Они плохо воспитаны, плохо говорят по русски, многие неопрятны и имеют вид дикарей. Поэтому ещё тогда, в середине 90-х, я стал опасаться, что по национальному признаку буду ассоциироваться с ними

Ils manquent d'éducation, parlent mal le russe, et nombre d'entre eux sont débraillés et ressemblent à des sauvages. C'est pour cette raison que même au milieu des années 90, j'ai commencé à craindre que l'on m'associe à eux en raison de mes origines. 

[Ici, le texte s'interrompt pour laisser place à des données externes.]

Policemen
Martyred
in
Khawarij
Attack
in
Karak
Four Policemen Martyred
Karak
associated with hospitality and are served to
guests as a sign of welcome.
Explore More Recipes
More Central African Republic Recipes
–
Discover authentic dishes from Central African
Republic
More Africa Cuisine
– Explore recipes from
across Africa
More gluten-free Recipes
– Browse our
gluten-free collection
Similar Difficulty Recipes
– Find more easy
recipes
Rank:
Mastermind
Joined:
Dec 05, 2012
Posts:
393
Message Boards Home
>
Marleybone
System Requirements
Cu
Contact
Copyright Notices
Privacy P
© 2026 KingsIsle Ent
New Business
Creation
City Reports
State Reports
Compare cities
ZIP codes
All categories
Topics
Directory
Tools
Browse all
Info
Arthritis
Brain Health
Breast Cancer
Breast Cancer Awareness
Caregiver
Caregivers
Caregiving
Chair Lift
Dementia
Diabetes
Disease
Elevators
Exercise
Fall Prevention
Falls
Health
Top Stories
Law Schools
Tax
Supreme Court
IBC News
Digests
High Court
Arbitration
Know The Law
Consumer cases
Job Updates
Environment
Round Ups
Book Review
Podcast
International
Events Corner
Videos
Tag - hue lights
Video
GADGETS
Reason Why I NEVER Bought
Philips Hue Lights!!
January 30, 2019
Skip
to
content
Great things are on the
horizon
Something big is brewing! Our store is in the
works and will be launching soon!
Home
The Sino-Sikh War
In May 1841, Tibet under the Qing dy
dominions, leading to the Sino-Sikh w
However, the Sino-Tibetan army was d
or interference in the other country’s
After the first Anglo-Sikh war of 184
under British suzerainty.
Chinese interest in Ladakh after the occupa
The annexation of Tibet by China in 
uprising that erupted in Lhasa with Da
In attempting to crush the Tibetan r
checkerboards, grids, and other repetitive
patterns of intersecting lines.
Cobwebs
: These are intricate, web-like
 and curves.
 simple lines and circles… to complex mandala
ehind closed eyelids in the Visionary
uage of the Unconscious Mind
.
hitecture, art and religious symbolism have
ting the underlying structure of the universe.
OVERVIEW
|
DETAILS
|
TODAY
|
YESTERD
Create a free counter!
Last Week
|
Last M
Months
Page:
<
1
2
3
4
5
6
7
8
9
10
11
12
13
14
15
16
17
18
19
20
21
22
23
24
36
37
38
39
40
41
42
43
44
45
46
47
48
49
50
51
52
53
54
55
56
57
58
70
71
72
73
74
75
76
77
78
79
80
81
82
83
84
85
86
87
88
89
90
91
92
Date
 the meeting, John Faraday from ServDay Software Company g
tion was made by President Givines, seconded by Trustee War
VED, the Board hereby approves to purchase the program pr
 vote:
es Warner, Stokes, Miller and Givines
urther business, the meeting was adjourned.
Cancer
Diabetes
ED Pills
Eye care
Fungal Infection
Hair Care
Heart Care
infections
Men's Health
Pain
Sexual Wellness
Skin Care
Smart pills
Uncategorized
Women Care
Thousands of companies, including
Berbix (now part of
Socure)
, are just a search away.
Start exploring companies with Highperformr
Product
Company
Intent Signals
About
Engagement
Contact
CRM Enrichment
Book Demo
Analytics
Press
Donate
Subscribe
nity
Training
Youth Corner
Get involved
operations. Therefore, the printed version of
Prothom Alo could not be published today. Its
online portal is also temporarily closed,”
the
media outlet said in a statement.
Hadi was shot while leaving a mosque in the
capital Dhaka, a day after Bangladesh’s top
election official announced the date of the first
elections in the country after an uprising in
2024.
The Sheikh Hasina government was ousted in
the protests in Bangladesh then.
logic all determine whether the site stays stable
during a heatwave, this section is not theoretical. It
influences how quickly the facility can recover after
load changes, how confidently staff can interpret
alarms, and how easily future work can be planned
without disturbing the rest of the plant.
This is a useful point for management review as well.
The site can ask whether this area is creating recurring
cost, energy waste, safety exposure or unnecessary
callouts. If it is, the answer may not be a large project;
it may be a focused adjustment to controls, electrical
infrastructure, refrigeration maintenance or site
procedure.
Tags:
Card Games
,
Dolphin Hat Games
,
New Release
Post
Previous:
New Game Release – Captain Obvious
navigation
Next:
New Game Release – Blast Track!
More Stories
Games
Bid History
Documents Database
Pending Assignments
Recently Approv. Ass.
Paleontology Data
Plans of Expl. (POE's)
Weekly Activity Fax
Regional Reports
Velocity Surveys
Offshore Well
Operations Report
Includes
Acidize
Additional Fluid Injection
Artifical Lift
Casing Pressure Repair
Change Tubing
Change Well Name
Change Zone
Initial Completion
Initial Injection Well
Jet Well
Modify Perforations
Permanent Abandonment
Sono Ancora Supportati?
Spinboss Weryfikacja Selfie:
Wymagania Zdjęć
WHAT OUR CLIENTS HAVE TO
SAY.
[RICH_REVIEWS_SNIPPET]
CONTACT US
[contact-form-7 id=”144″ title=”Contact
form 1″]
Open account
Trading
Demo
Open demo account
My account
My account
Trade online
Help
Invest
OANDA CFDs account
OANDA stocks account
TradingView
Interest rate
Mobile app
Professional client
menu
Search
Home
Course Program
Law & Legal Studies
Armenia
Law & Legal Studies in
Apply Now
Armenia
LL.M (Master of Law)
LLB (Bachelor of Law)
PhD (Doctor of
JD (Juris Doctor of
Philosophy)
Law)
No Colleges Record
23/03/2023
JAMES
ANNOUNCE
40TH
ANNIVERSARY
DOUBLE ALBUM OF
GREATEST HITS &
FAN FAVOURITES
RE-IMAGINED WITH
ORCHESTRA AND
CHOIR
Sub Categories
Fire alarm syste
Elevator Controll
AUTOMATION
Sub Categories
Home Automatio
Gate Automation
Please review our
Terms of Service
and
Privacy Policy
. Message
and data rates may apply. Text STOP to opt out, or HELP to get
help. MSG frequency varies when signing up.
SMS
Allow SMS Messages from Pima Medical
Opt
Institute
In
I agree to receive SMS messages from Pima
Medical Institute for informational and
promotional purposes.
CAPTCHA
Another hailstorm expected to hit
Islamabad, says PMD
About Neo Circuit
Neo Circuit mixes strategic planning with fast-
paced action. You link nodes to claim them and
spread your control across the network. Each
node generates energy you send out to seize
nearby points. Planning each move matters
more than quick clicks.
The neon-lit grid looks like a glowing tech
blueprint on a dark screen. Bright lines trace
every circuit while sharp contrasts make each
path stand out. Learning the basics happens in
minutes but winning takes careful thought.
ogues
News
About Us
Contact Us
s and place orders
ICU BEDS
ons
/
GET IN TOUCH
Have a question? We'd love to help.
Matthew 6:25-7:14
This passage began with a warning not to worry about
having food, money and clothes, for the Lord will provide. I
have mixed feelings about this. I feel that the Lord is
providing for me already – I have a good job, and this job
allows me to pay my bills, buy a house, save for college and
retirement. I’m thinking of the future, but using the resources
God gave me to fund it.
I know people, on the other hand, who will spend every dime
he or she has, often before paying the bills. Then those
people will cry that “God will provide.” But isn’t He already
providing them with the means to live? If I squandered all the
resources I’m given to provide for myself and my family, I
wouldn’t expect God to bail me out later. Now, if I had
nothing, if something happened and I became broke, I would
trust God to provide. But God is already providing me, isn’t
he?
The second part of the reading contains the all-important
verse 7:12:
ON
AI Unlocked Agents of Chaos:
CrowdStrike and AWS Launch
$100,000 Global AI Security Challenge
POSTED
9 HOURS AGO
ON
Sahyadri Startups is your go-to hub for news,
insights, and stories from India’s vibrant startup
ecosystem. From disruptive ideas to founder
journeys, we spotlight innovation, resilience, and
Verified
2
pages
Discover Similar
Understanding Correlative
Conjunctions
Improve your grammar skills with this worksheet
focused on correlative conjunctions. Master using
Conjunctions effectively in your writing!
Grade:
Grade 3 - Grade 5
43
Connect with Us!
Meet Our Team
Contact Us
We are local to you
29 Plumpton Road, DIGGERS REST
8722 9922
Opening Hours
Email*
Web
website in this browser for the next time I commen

Le point de vue de Tair Aliev reste largement marginal parmi les minorités russes. Nazim Kalcha, originaire du Kirghizistan et installé à Moscou, constate avec ironie [russe] que les personnes originaires d'Asie Centrale semblent être systématiquement prises pour cibles en réaction aux meurtres de Russes “de souche” commis par les Caucasiens du Nord et du Sud. Dans un texte publié sur le portail d'information en ligne d'Asie Centrale Fergana News, Nazim Kalcha soutient que l'hostilité des Russes n'est qu'une simple projection :

Раздраженному, обманутому и обозленному народу нужен четкий и конкретный враг, с резкими контурами, чтобы выделялся, контрастировал с основной массой. Может, нос побольше, или глаза поуже, для верности еще, чтобы по-русски ни бельмеса, а если и бельмеса, то самую малость.

Les gens énervés, trompés et irrités ont besoin d'un ennemi concret et clairement identifié, aux contours nets, quelqu'un qui contraste fortement avec la masse. Les nez sont peut-être légèrement plus gros, ou les yeux légèrement plus étroits, et pour parfaire le tableau, quelqu'un qui ne parle pas un mot de russe, ou alors juste un peu. 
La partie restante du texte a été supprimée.